[Opening Material for this exercise section]

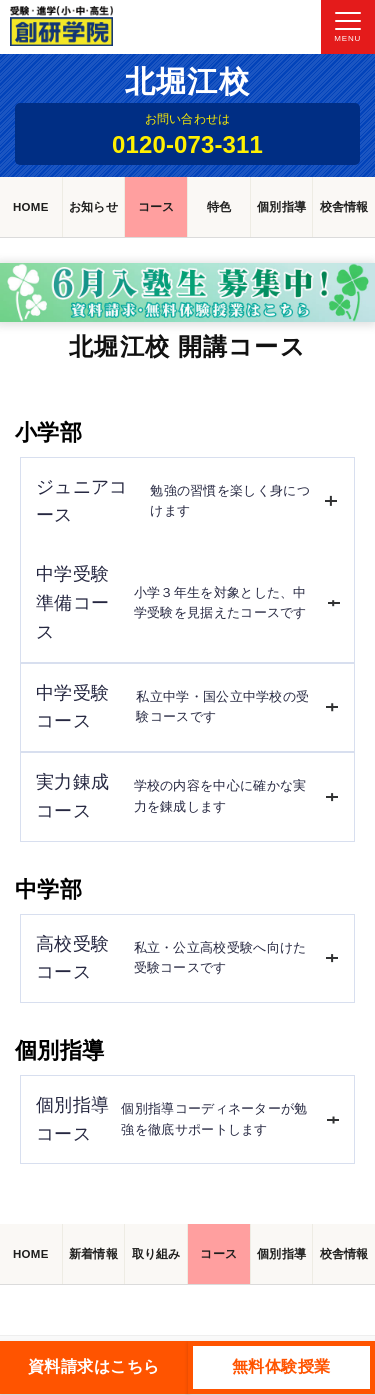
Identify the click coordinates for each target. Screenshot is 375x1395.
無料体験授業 (281, 1366)
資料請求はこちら (94, 1366)
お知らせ (93, 207)
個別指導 (281, 207)
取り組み (156, 1254)
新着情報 (93, 1254)
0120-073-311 (187, 144)
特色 (219, 207)
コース (156, 207)
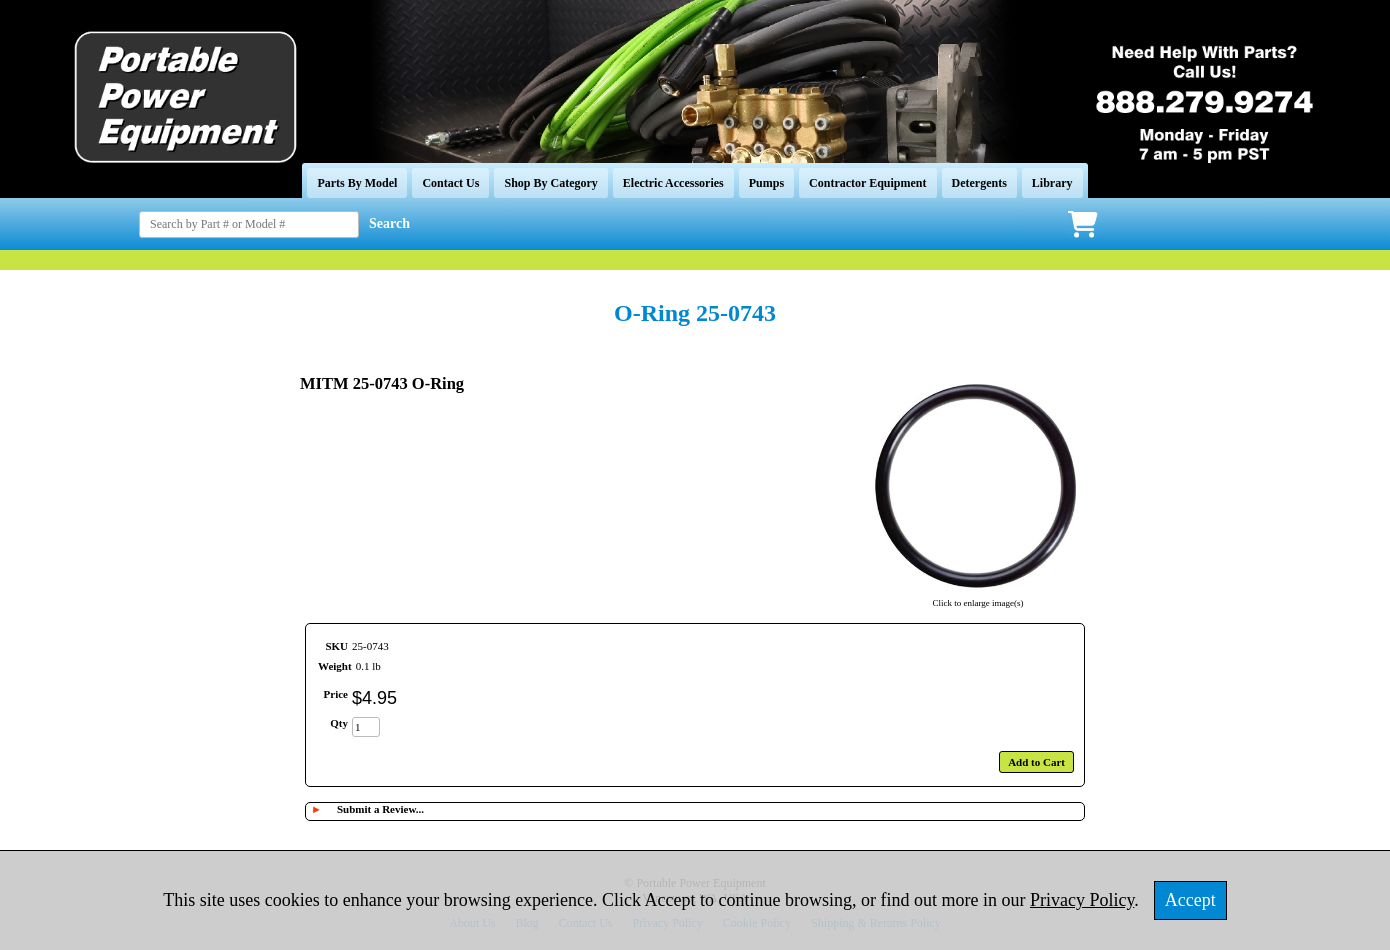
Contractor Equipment (867, 183)
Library (1052, 183)
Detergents (979, 183)
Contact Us (450, 183)
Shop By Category (550, 183)
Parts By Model (357, 183)
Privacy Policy (1082, 900)
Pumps (766, 183)
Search (389, 223)
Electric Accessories (673, 183)
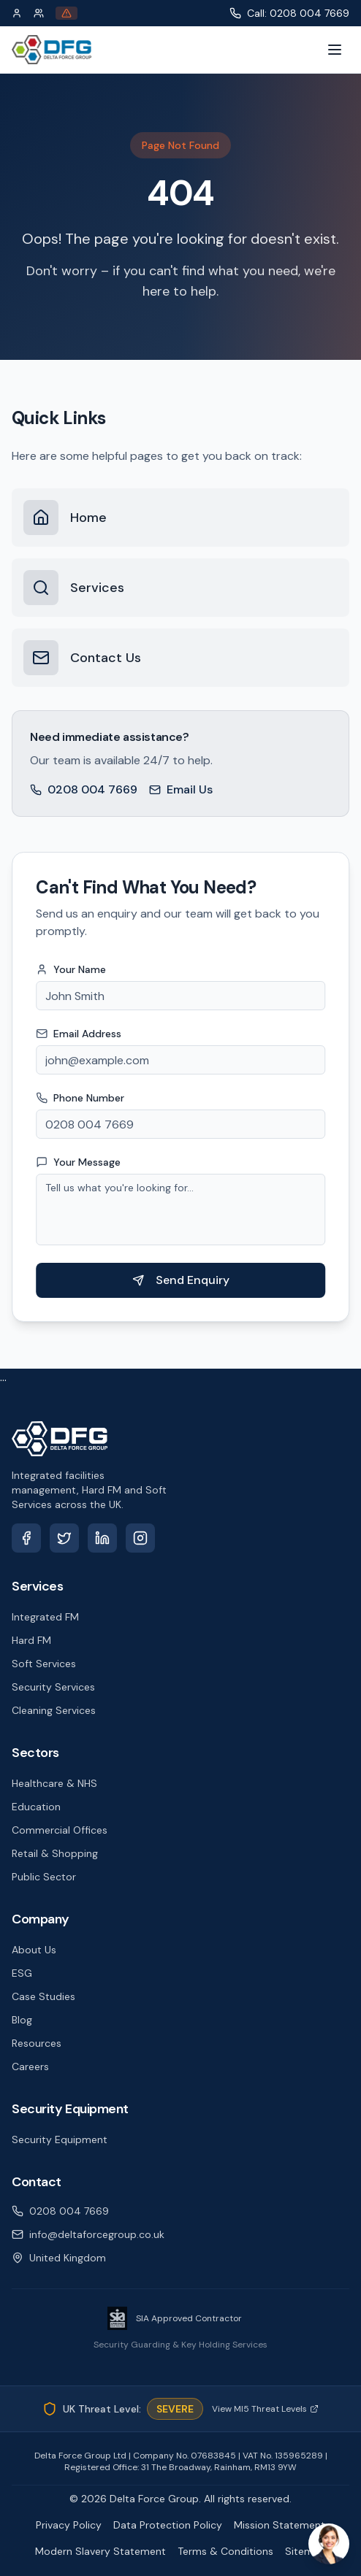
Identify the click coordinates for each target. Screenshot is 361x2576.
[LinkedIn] (102, 1538)
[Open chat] (328, 2543)
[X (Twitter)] (64, 1538)
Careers (30, 2066)
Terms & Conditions (225, 2551)
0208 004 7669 (83, 789)
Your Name (74, 969)
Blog (22, 2019)
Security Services (53, 1686)
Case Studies (43, 1996)
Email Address (82, 1033)
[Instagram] (140, 1538)
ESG (22, 1973)
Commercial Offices (59, 1830)
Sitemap (305, 2551)
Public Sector (44, 1876)
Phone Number (83, 1098)
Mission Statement (279, 2524)
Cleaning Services (54, 1710)
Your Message (81, 1162)
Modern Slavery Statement (100, 2551)
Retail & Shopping (55, 1853)
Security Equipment (59, 2139)
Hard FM (31, 1640)
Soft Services (44, 1663)
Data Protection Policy (167, 2524)
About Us (34, 1949)
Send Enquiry (184, 1280)
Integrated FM (45, 1616)
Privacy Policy (69, 2524)
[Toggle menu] (334, 49)
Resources (36, 2043)
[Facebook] (26, 1538)
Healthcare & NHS (54, 1783)
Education (36, 1806)
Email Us (181, 789)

[Closing Material for this exercise section]

Your goal: Retype the records above exactly, pictures omitted.

Response to the task:
Identify the click coordinates for each target. Screenshot is 375x1395.
無料体験授業 (281, 1366)
資料請求はこちら (94, 1366)
お知らせ (93, 207)
個別指導 (281, 207)
取り組み (156, 1254)
新着情報 (93, 1254)
0120-073-311 (187, 144)
特色 (219, 207)
コース (156, 207)
Contractor Equipment (867, 183)
Library (1052, 183)
Detergents (979, 183)
Contact Us (450, 183)
Shop By Category (550, 183)
Parts By Model (357, 183)
Privacy Policy (1082, 900)
Pumps (766, 183)
Search (389, 223)
Electric Accessories (673, 183)
Identify the click coordinates for each target. Screenshot is 361x2576.
[LinkedIn] (102, 1538)
[Open chat] (328, 2543)
[X (Twitter)] (64, 1538)
Careers (30, 2066)
Terms & Conditions (225, 2551)
0208 004 7669 (83, 789)
Your Name (74, 969)
Blog (22, 2019)
Security Services (53, 1686)
Case Studies (43, 1996)
Email Address (82, 1033)
[Instagram] (140, 1538)
ESG (22, 1973)
Commercial Offices (59, 1830)
Sitemap (305, 2551)
Public Sector (44, 1876)
Phone Number (83, 1098)
Mission Statement (279, 2524)
Cleaning Services (54, 1710)
Your Message (81, 1162)
Modern Slavery Statement (100, 2551)
Retail & Shopping (55, 1853)
Security Equipment (59, 2139)
Hard FM (31, 1640)
Soft Services (44, 1663)
Data Protection Policy (167, 2524)
About Us (34, 1949)
Send Enquiry (184, 1280)
Integrated FM (45, 1616)
Privacy Policy (69, 2524)
[Toggle menu] (334, 49)
Resources (36, 2043)
[Facebook] (26, 1538)
Healthcare & NHS (54, 1783)
Education (36, 1806)
Email Us (181, 789)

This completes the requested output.